Which lines in the records below contain the word "chevron"? Copy each of them.

*** Opening Data ***

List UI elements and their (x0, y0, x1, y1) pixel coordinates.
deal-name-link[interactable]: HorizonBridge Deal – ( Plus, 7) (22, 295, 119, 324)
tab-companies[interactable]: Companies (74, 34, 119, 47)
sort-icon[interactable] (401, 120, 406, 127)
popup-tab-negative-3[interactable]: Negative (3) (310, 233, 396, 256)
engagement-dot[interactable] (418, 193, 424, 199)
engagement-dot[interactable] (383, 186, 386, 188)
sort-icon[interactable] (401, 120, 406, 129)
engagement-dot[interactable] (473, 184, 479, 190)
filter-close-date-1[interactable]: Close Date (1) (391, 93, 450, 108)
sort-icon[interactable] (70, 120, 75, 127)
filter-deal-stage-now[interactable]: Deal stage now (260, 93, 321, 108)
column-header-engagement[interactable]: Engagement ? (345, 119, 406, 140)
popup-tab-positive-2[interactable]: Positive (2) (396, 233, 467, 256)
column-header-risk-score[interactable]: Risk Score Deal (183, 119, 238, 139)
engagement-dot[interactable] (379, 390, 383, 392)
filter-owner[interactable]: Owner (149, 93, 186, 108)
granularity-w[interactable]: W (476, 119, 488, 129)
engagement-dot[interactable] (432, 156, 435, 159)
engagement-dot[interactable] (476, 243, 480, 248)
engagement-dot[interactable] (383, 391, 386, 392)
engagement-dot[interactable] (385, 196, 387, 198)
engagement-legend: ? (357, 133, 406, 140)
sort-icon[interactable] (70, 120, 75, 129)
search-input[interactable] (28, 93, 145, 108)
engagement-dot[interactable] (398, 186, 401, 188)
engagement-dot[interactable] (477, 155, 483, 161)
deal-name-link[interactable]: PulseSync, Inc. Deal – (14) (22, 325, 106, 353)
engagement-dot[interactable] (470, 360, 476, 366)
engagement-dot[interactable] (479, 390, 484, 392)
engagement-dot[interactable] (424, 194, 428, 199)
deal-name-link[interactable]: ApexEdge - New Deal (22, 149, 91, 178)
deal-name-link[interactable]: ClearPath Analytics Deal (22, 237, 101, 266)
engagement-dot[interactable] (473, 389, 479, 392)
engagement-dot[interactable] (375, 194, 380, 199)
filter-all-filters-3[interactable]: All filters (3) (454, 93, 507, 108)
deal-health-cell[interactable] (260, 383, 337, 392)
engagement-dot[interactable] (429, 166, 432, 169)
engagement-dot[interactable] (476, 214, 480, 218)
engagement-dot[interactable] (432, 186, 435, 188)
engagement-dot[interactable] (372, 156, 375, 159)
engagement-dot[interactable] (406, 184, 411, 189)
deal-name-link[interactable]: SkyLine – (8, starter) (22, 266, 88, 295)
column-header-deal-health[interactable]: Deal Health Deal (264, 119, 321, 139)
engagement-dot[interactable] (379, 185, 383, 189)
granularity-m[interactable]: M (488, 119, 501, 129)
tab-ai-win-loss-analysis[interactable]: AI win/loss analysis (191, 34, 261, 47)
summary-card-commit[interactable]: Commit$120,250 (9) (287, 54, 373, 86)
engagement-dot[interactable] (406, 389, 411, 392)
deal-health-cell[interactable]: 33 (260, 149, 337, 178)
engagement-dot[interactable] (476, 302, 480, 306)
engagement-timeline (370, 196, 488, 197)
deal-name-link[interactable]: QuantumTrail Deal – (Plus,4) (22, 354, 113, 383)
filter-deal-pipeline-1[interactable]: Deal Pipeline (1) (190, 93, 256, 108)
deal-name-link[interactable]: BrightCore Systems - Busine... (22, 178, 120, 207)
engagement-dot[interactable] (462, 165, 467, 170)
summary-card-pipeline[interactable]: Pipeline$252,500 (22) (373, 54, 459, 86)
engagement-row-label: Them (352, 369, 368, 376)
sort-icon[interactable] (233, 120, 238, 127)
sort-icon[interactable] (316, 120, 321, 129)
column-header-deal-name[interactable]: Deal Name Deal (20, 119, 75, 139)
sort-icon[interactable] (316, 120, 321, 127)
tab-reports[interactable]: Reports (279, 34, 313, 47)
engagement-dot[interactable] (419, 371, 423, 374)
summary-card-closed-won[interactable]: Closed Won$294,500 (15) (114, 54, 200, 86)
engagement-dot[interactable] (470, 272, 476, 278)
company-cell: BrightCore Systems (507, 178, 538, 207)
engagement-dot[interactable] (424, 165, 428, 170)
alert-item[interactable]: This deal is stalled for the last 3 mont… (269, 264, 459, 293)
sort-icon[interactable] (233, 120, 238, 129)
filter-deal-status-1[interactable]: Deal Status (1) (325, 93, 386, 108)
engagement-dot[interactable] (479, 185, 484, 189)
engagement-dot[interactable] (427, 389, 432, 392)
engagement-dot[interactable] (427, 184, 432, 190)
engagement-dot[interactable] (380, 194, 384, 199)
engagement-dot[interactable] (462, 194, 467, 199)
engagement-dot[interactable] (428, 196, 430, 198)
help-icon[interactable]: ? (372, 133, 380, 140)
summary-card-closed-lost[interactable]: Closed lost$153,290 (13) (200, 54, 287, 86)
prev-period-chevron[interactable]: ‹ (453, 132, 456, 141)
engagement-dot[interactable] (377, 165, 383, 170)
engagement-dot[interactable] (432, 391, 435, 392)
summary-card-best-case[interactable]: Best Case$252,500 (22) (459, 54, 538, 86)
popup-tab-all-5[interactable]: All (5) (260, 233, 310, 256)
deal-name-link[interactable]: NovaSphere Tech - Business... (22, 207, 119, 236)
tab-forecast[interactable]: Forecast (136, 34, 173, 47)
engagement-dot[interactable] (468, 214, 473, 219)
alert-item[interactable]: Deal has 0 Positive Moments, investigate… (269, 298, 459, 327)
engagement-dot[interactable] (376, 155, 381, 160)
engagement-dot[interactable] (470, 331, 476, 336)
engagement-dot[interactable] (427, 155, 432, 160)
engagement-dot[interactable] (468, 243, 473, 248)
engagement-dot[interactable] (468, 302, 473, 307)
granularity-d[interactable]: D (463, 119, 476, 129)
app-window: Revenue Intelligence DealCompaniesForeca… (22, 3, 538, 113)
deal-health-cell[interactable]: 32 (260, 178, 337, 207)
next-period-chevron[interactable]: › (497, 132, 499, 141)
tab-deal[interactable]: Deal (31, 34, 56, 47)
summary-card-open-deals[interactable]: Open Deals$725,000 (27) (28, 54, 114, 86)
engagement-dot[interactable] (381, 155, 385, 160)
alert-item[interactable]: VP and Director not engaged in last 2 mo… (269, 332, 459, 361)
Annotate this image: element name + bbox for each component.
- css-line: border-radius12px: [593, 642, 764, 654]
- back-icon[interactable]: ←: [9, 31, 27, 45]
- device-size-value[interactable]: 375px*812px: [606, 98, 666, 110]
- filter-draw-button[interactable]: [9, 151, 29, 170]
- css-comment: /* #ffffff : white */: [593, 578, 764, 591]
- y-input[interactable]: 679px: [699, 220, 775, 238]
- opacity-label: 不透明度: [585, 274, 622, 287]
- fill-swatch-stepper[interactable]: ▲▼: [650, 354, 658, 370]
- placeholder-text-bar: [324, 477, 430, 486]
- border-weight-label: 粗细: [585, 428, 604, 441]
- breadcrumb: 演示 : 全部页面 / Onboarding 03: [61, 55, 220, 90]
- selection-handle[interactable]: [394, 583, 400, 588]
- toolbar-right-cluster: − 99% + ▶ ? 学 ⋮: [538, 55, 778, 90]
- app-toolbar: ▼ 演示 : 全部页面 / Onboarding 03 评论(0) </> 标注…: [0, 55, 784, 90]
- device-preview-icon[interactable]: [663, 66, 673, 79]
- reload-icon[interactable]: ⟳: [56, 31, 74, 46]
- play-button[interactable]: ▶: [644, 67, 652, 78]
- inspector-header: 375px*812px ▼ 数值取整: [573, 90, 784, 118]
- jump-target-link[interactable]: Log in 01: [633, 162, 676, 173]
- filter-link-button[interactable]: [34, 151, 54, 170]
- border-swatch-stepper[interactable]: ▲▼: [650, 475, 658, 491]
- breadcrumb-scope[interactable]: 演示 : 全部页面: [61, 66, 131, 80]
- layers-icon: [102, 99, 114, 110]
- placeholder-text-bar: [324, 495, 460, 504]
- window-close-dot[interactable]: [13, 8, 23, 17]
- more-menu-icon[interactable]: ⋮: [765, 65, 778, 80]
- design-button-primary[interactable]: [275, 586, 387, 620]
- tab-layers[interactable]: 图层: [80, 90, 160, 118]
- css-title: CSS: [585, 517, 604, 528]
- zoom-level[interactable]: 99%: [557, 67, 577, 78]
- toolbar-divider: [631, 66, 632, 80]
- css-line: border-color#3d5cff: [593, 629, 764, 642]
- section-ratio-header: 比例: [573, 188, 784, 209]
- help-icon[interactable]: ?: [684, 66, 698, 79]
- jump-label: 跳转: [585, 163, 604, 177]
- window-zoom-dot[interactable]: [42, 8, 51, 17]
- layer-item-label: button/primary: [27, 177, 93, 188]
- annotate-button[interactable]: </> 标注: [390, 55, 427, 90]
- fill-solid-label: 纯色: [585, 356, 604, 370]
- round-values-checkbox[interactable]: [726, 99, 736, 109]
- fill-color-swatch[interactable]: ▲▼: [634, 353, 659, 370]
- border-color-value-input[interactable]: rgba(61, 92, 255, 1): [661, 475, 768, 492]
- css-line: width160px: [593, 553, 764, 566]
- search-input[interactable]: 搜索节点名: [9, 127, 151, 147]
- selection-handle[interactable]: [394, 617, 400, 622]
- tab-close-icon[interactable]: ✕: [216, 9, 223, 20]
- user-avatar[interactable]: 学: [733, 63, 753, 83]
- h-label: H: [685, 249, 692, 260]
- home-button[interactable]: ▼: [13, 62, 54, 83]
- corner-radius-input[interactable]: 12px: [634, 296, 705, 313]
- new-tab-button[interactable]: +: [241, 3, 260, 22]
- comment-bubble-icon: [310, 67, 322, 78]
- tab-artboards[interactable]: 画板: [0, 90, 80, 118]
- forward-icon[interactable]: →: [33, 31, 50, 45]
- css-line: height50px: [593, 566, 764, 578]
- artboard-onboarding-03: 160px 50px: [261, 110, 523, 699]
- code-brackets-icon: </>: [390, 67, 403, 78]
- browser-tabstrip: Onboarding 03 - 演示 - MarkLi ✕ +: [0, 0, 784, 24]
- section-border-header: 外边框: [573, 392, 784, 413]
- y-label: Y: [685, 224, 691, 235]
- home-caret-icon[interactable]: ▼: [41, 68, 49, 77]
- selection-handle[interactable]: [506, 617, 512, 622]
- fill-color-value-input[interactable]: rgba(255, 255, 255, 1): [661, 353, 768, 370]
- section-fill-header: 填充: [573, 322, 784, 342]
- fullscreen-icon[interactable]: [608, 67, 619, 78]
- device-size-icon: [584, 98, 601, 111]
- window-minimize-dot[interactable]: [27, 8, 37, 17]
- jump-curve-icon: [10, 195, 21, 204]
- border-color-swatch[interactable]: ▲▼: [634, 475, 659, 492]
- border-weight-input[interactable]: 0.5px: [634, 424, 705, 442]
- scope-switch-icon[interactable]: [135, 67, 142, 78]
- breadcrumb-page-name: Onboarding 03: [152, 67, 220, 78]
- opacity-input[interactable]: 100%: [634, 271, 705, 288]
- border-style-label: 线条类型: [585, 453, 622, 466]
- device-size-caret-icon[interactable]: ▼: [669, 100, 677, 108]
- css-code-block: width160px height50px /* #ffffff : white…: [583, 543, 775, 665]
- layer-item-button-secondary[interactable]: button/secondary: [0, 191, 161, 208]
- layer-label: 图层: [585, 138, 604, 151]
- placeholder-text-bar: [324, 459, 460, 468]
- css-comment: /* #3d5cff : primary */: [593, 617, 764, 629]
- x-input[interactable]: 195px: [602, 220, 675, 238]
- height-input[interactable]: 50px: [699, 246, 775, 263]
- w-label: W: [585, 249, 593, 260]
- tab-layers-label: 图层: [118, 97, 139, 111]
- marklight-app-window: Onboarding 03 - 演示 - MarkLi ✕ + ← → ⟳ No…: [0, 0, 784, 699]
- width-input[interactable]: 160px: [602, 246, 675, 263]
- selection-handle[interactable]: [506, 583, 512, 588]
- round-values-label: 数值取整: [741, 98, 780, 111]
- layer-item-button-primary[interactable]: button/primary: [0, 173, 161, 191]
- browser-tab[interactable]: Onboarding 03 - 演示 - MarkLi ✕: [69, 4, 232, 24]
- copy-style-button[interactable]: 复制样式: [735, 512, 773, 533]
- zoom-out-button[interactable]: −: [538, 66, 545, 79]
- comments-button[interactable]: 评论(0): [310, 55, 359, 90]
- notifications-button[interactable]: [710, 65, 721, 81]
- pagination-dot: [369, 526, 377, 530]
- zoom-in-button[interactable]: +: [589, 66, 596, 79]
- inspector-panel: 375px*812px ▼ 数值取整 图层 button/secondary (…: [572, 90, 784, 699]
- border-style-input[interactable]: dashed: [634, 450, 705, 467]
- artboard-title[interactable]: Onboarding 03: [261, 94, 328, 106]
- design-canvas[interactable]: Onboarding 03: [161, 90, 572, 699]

*** Closing Data ***

#### Exercise solution
prev-period-chevron[interactable]: ‹ (453, 132, 456, 141)
next-period-chevron[interactable]: › (497, 132, 499, 141)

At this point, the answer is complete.